RE: Unexpected behavior when sorting groups

Posted by Tony Paloma <to...@valvesoftware.com>.
Thanks Paul. That's helpful. I'm not familiar with the concept of custom caches. Would this be custom Java code or something defined in the config/schema? Can you point me to some documentation?

Another workaround I was thinking of using was making two Solr queries when wanting to sort groups by price desc. One to get the number of total groups and then another that gets groups sorted by price asc starting from ngroups - (start+rows) and then just flip the ordering to fake sorting by min(price) desc, but I was worried about the performance implications of that.

SOLR-2072 has a similar request.
https://issues.apache.org/jira/browse/SOLR-2072

Bryan's comment is exactly what I'm looking for:
> I would like to able to use sort and group.sort together such that the group.sort is applied with in the group first and the first document of each group is then used as the representative document to perform the overall sorting of groups.

The latest comment there suggests that it's a bug in distributed mode, but I don't think that's the case since I'm only using one instance of Solr with no sharding or anything. 
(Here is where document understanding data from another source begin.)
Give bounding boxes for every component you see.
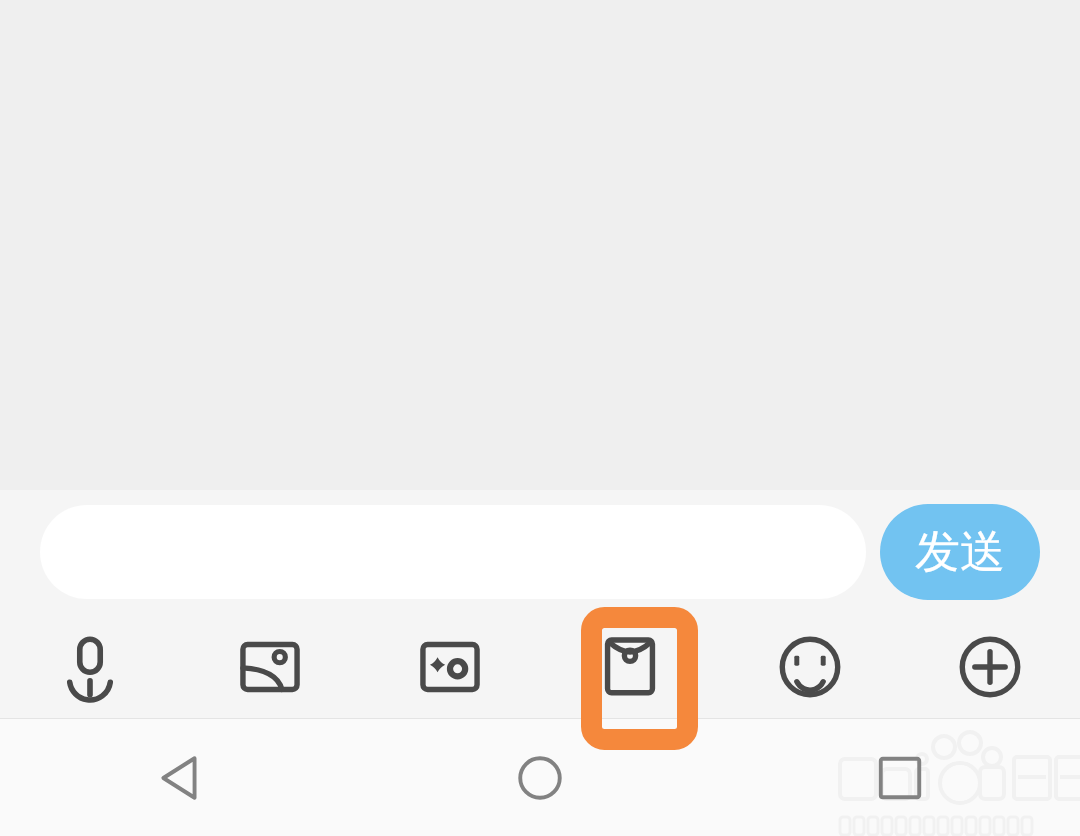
button[interactable]: Emoji [720,614,900,719]
button[interactable]: 发送 [880,504,1040,600]
button[interactable]: Home [360,719,720,836]
button[interactable]: Sticker camera [360,614,540,719]
button[interactable]: Picture [180,614,360,719]
button[interactable]: Back [0,719,360,836]
button[interactable]: More options [900,614,1080,719]
button[interactable]: Voice message [0,614,180,719]
staticText: 发送 [915,524,1005,581]
button[interactable]: Red envelope [540,614,720,719]
button[interactable]: Recent apps [720,719,1080,836]
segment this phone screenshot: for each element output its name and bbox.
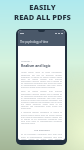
staticText: Lorem ipsum dolor sit amet consectetur a… <box>21 71 62 88</box>
staticText: ex ea commodo consequat duis aute irure … <box>21 133 62 140</box>
staticText: enim ad minim veniam quis nostrud exerci… <box>21 90 62 109</box>
staticText: Realism and logic <box>21 63 51 68</box>
staticText: READ ALL PDFS <box>14 12 71 22</box>
staticText: o eiusmod tempor incididunt ut labore et… <box>21 111 62 124</box>
staticText: EASILY <box>29 2 56 12</box>
staticText: The psychology of time <box>20 40 49 44</box>
staticText: The argument <box>34 128 50 131</box>
staticText: Chapter 1 <box>21 59 32 62</box>
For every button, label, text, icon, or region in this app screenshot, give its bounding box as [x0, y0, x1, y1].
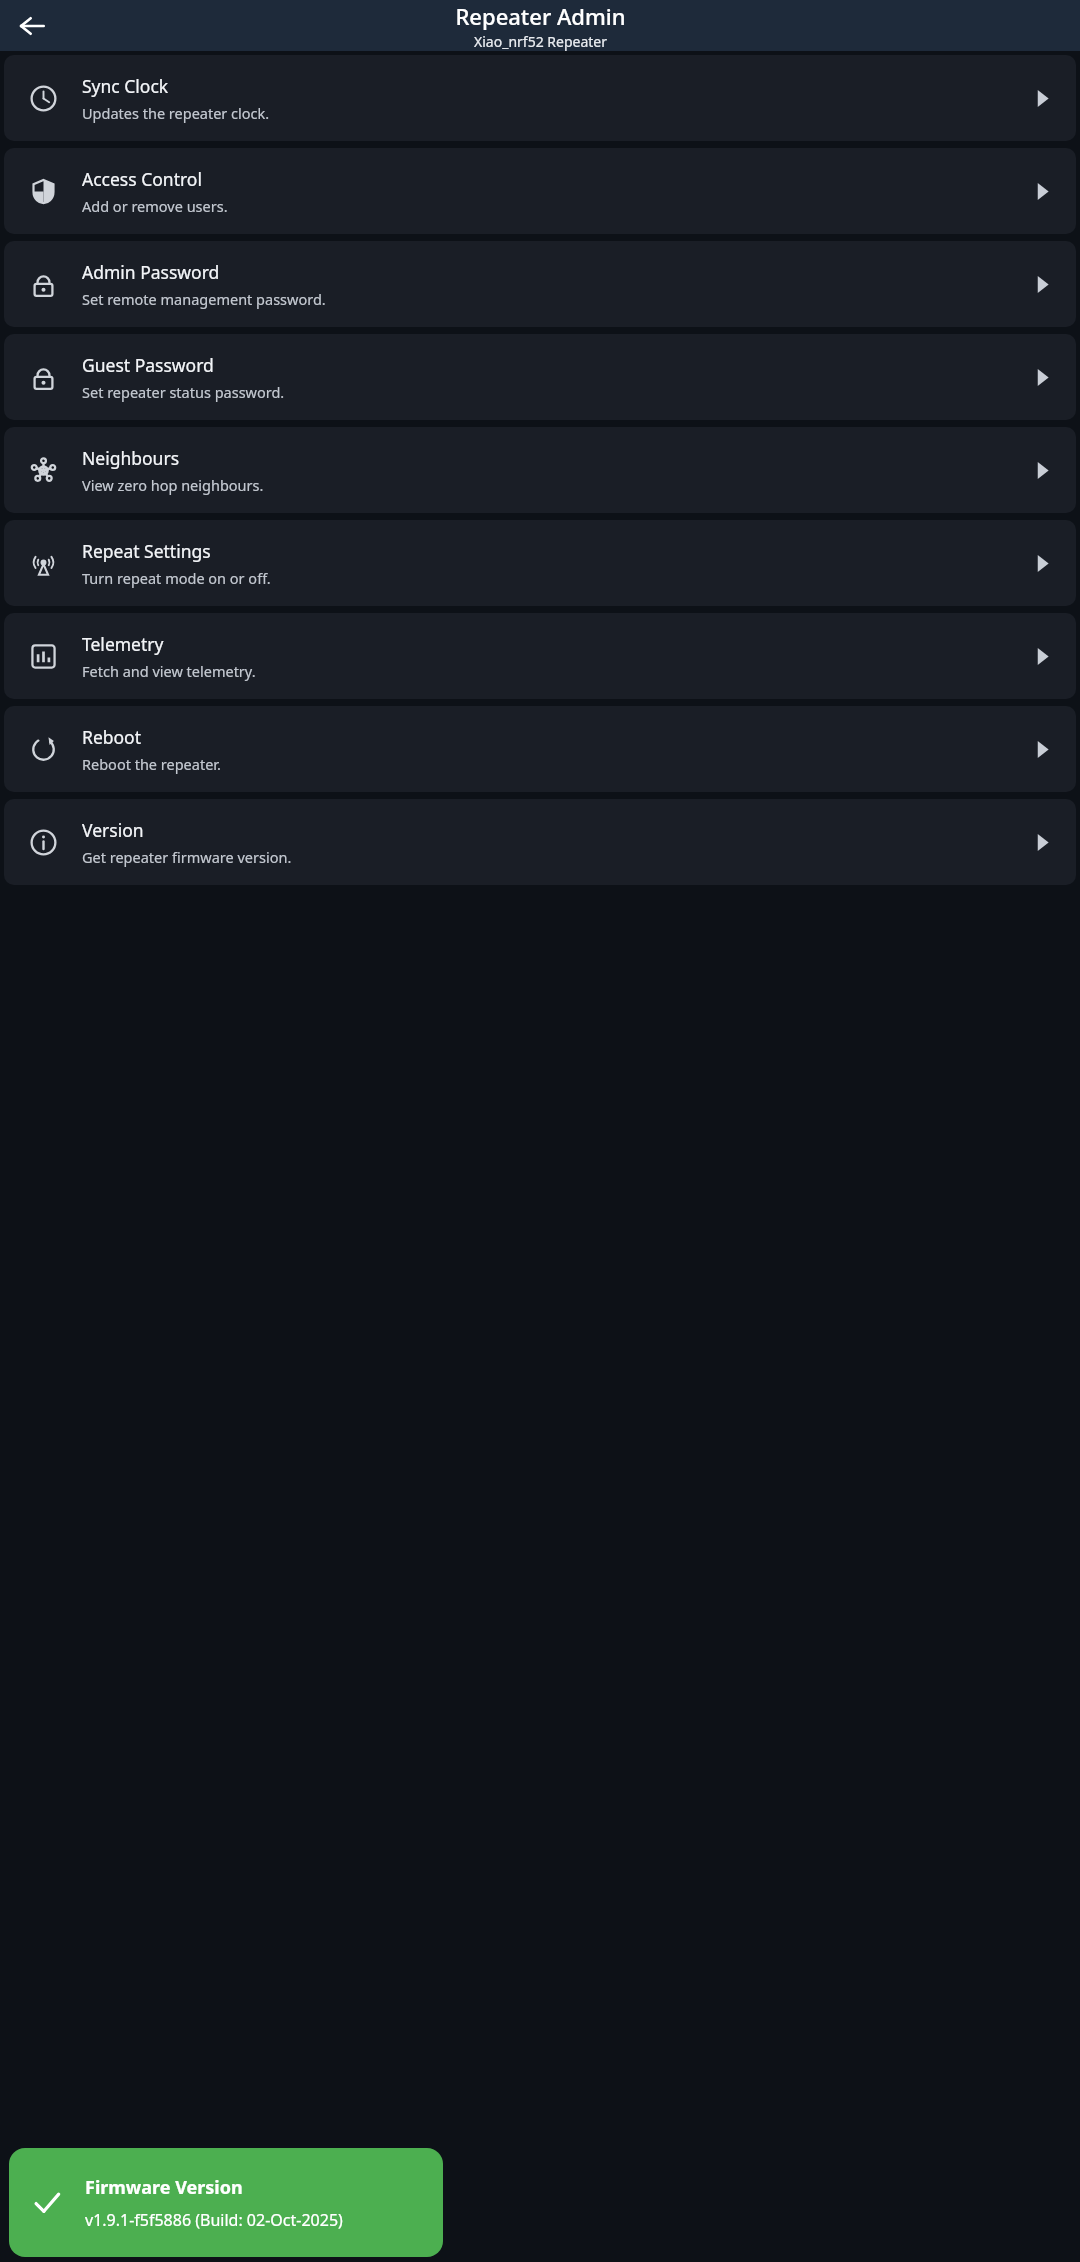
button[interactable]: Guest Password	[4, 334, 1076, 420]
staticText: Fetch and view telemetry.	[82, 661, 256, 681]
staticText: Updates the repeater clock.	[82, 103, 270, 123]
button[interactable]: Firmware Version	[9, 2148, 443, 2257]
staticText: View zero hop neighbours.	[82, 475, 264, 495]
staticText: Reboot	[82, 725, 142, 749]
staticText: Xiao_nrf52 Repeater	[474, 32, 607, 51]
staticText: Repeat Settings	[82, 539, 211, 563]
staticText: Neighbours	[82, 446, 180, 470]
button[interactable]: Access Control	[4, 148, 1076, 234]
button[interactable]: Sync Clock	[4, 55, 1076, 141]
staticText: Repeater Admin	[455, 1, 626, 31]
button[interactable]: Admin Password	[4, 241, 1076, 327]
staticText: Version	[82, 818, 144, 842]
staticText: Set repeater status password.	[82, 382, 285, 402]
staticText: Firmware Version	[85, 2175, 243, 2200]
staticText: Admin Password	[82, 260, 220, 284]
staticText: Telemetry	[82, 632, 164, 656]
button[interactable]: Reboot	[4, 706, 1076, 792]
button[interactable]: Telemetry	[4, 613, 1076, 699]
staticText: Sync Clock	[82, 74, 169, 98]
staticText: v1.9.1-f5f5886 (Build: 02-Oct-2025)	[85, 2209, 343, 2231]
staticText: Get repeater firmware version.	[82, 847, 292, 867]
staticText: Guest Password	[82, 353, 214, 377]
button[interactable]: Back	[10, 4, 54, 48]
button[interactable]: Neighbours	[4, 427, 1076, 513]
staticText: Turn repeat mode on or off.	[82, 568, 271, 588]
button[interactable]: Repeat Settings	[4, 520, 1076, 606]
staticText: Access Control	[82, 167, 202, 191]
button[interactable]: Version	[4, 799, 1076, 885]
staticText: Add or remove users.	[82, 196, 228, 216]
staticText: Reboot the repeater.	[82, 754, 221, 774]
staticText: Set remote management password.	[82, 289, 326, 309]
-----Original Message-----
From: Paul Masurel [mailto:paul.masurel@gmail.com] 
Sent: Sunday, August 04, 2013 2:54 PM
To: solr-user@lucene.apache.org
Subject: Re: Unexpected behavior when sorting groups

Dear Tony,

The behavior you described is correct, and what you are requiring is impossible with Solr as it is.
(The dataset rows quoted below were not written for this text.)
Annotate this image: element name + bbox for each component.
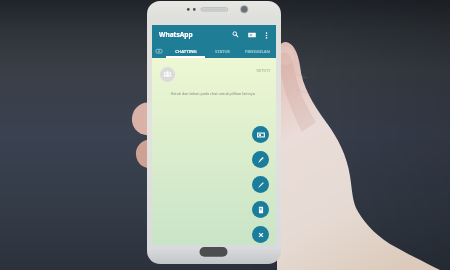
staticText: PANGGILAN <box>245 48 270 54</box>
button[interactable]: CHATTING <box>166 44 205 58</box>
staticText: 10/11/17 <box>256 68 271 73</box>
staticText: STATUS <box>215 48 230 54</box>
button[interactable]: PANGGILAN <box>239 44 276 58</box>
button[interactable]: New group <box>252 126 269 143</box>
button[interactable]: New chat <box>245 28 258 41</box>
staticText: WhatsApp <box>159 30 193 39</box>
staticText: Ketuk dan tahan pada chat untuk pilihan … <box>171 91 255 96</box>
button[interactable]: More options <box>260 29 272 41</box>
button[interactable]: New broadcast <box>252 151 269 168</box>
button[interactable]: Close <box>252 226 269 243</box>
button[interactable]: Search <box>229 28 242 41</box>
button[interactable]: New message <box>252 176 269 193</box>
button[interactable]: Documents <box>252 201 269 218</box>
button[interactable]: Group avatar <box>160 67 175 82</box>
button[interactable]: Camera <box>152 44 166 58</box>
staticText: CHATTING <box>175 48 197 54</box>
button[interactable]: STATUS <box>205 44 239 58</box>
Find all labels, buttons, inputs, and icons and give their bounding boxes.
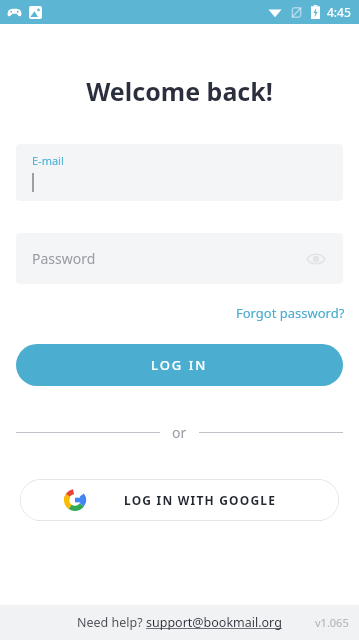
staticText: Forgot password? — [236, 304, 345, 322]
button[interactable]: E-mail — [16, 144, 343, 201]
button[interactable]: Need help? — [77, 614, 282, 631]
staticText: 4:45 — [327, 4, 351, 20]
button[interactable]: Password — [16, 233, 343, 284]
staticText: LOG IN WITH GOOGLE — [124, 492, 277, 508]
button[interactable]: LOG IN — [16, 344, 343, 386]
staticText: v1.065 — [315, 615, 349, 630]
staticText: or — [172, 423, 187, 442]
button[interactable]: Forgot password? — [222, 300, 359, 326]
staticText: LOG IN — [151, 356, 208, 374]
button[interactable]: Show password — [299, 242, 333, 276]
button[interactable]: LOG IN WITH GOOGLE — [20, 479, 339, 521]
staticText: Password — [32, 249, 96, 268]
staticText: support@bookmail.org — [146, 614, 282, 631]
staticText: E-mail — [32, 153, 64, 168]
staticText: Welcome back! — [0, 74, 359, 108]
staticText: Need help? — [77, 614, 146, 631]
I wouldn't however say it is a limitation of Solr : your problem is actually difficult and require some preprocessing.

One solution if it is feasible for you is to precompute the lowest price of your groups beforehands and add a field to all of the document of your group.

The other way to address your problem is to do that within Solr.
This can be done by adding a custom cache holding these values.
You can implement the computation of the min price in the warm method.

You can then add a custom function to return the result stored in this cache. Function values can be used for sorting.

If if does not exist yet, you may open a ticket. I will try and get authorization to opensource a solution for this.

Regards,

Paul




On Sat, Aug 3, 2013 at 12:00 AM, Tony Paloma <to...@valvesoftware.com>wrote:

> I'm using field collapsing to group documents by a single field and 
> have run into something unexpected with how sorting of the groups 
> works. Right now I have each group return one document. The documents 
> within each group are sorted by a field ("price") in ascending order 
> using group.sort so that the document returned for each group in the 
> search results is the cheapest document of the group. If I sort the 
> groups amongst themselves using sort=price asc, I get what I expect 
> with groups having documents whose lowest price value is low show 
> first and groups having documents whose lowest price value is high show last.
>
> If I change this to sort on price desc, what happens is not what I 
> would expect. I would like the groups to be returned in reverse order 
> from what happened when sorting by price asc. Instead, what happens is 
> the groups are sorted in descending order according to the highest 
> priced document in each group. I want groups to be sorted in 
> descending order according to the lowest priced document in each group, but it appears this is not possible.
> In other words, it appears sorting when groups are involved is limited 
> to either MAX([field]) DESC or MIN([field]) ASC. The other two 
> combinations are not possible. Does anyone know whether or not this is 
> in fact impossible, and if not, how I might put in a feature request?
>



--
______________________________________________

 Masurel Paul
 e-mail: paul.masurel@gmail.com

Re: Unexpected behavior when sorting groups

Posted by Paul Masurel <pa...@gmail.com>.
Dear Tony,

The behavior you described is correct, and what you are requiring
is impossible with Solr as it is.

I wouldn't however say it is a limitation of Solr : your problem is actually
difficult and require some preprocessing.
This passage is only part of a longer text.